Many people my age joke about needing to stock up on wine. My mother, who works at a nursing home, packs an overnight bag in anticipation of working multiple shifts and not being able to make it back to the house.
The pure survivalists fill their cars with gas and go to Lowe’s and Home Depot in search of bags of salt and snow shovels; winter enthusiasts join them there picking up the last of the plastic sleds.
It is all a collective pulse of shopping-fueled energy, a “get out while you still can” frenzy that emanates from somewhere deep within. For as the snow began to fall late Friday afternoon, we all know it to be the early music, the beginning strains that silence the evening, beckoning us to our seats and quieting our separate excitements, preparing our hearts for accumulation.
Even now, I find it hard to sleep when there’s going to be an overnight snow.
After we put Julia and Thomas and Annie to bed, I found myself wandering about our dark house, staring through the windows at the quiet snowfall, my pulse awake with wonder.
Saturday morning, the kids burst out of their room crying, “It snowed! It snowed! Mommy, Daddy, look outside!”
It was ten after seven in the morning.
The hours that followed were exercises in patience as we parents filled in every process imaginable to delay the endeavors into the chilly cold: a long breakfast (we eat well on snow days), an extra cup of coffee, an episode of a TV show, time for playing. We pushed as long as we could, but by 10:00 we’d run out of excuses.
On with the snow bibs, the second and third layers of shirts and socks, the gathering of mittens and gloves, of scarves and toboggans. It is still snowing when we wander out with sleds in tow, the kids collapsing into the powder in ecstasy, their joyful exercises turning the once perfectly smooth landscape into a series of choppy waves.

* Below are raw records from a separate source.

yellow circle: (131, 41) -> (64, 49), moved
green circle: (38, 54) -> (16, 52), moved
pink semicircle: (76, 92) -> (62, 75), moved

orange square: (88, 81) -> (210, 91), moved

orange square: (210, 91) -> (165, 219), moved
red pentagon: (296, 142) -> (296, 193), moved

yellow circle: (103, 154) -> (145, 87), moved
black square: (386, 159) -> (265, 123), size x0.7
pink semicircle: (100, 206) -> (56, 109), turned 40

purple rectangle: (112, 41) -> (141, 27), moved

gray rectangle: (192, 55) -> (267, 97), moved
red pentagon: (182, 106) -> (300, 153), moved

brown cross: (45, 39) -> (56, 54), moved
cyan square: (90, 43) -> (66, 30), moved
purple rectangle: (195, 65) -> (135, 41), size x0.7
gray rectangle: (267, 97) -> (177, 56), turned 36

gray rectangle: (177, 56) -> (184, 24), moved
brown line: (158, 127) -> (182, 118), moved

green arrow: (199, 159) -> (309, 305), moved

This being the era of social media, we pause for pictures, bringing the dog into a few, before putting away our cell phones for a while. I am quietly thankful that to operate my phone requires removing my gloves, something the single-digit windchill limits to short exposures.
Back inside, we heat up our chili and ready lunches and post those carefully curated pictures and like and heart and thumbs-up our friends’. We fall back into our habits: pictures of our houses in the undisturbed snow; of our children in their winter gear; of sledding. The common scenes of our lives are re-examined and remarked upon with their fresh layers of powder.

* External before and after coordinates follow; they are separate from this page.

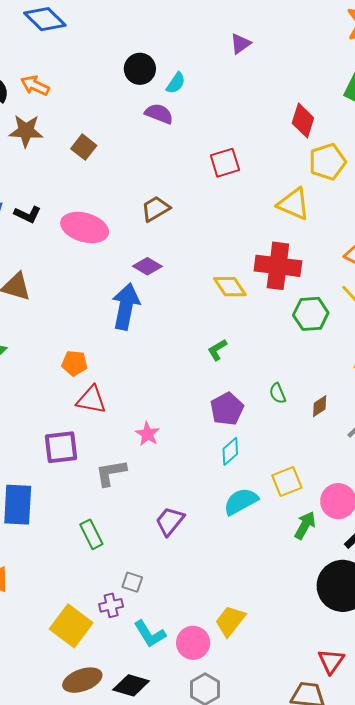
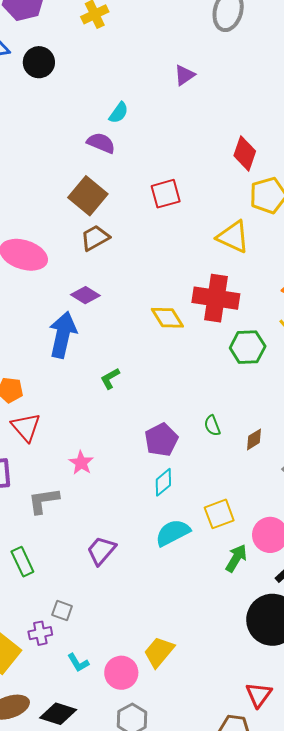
black circle: (140, 69) -> (39, 62), moved
brown square: (84, 147) -> (88, 196), moved, size x1.5
green L-shape: (217, 350) -> (110, 378), moved
red triangle: (91, 400) -> (26, 427), turned 36
cyan L-shape: (150, 634) -> (78, 663), size x0.7

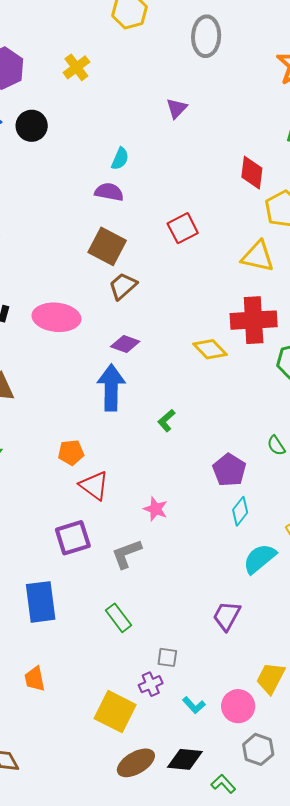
purple trapezoid: (101, 551) -> (227, 616), moved

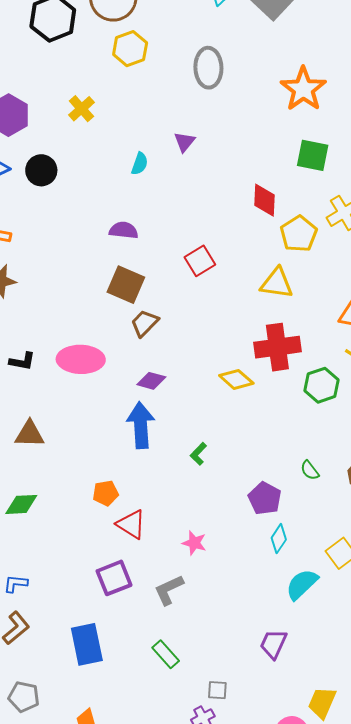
cyan semicircle: (120, 159) -> (140, 164), moved

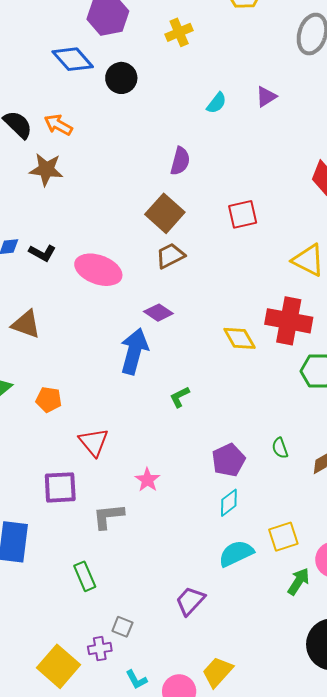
purple semicircle: (124, 230) -> (180, 161), turned 80
orange pentagon: (106, 493) -> (49, 400), moved

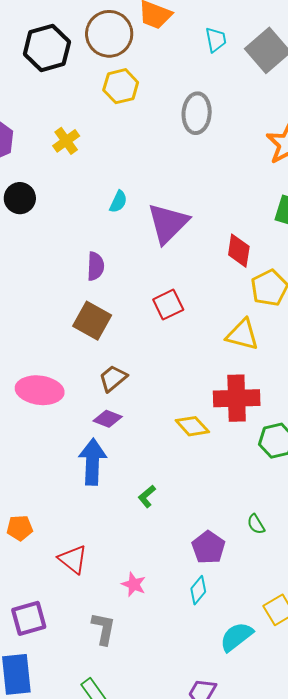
purple triangle: (266, 97) -> (168, 223), moved, size x2.0
brown trapezoid: (170, 256) -> (113, 378), moved
purple square: (60, 487) -> (29, 618), moved
cyan diamond: (229, 503) -> (198, 590), moved
gray L-shape: (108, 516) -> (104, 629), turned 120

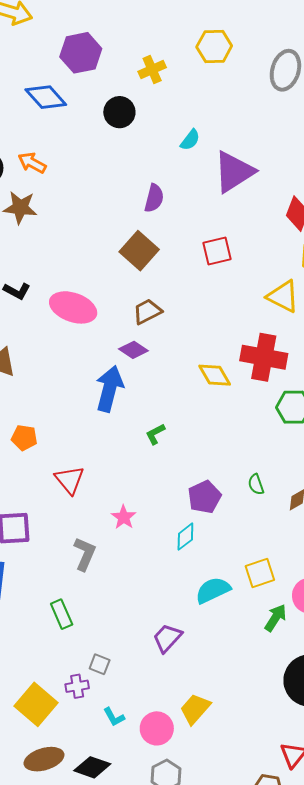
yellow hexagon: (121, 86) -> (214, 46), moved
black circle: (20, 198) -> (119, 112), moved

This morning, with church cancelled and nowhere else to go, we lingered about the breakfast table, thinking of different ways to occupy the kids at least until lunch. (It was 12 degrees this morning, and the high won’t reach freezing.) I brought a cup of coffee down to my office while Thomas played with his marble run toy, searching my old blog for all the times I wrote about the snow.
I found stories about watching Julia see snow for the first time, about our breakfasts, about traveling in New England and DC and elsewhere in the frozen stuff. I found poems and pictures.
All of it was a vivid reminder that this is just another lap around the sun–different, but somehow the same–and the deep gift is always perspective, the chance to pause and see what’s new this time.
Julia and Thomas played in the back yard in the snow, something they’ve never been able to do. While Annie can’t quite play in the snow yet, she certainly realized something was different when we picked her up and walked to the window. Taylor joined us. Zoe didn’t–bless her heart, she’s got a hip problem, and I fear she won’t make it through the winter.
And I am staring down my last week working at Davidson, just five more trips down and up the interstate before starting a new job at Mitchell Community College. I am awash in beginnings and endings.
So, too, we pace ourselves through the refrains and repeated sections of a winter storm: the preparation, the event, the momentary isolation. Venturing out, tentatively at first, leaving and returning, anxious of slick streets. We ask ourselves a dozen times what the odds of school being cancelled will become–surely, we say, the roads won’t be clear enough.
We watch as the sun comes out and little avalanches of snow fall from the treetops, high above, exploding into powdery showers, joining the leisurely melt that we all hope will stretch into days.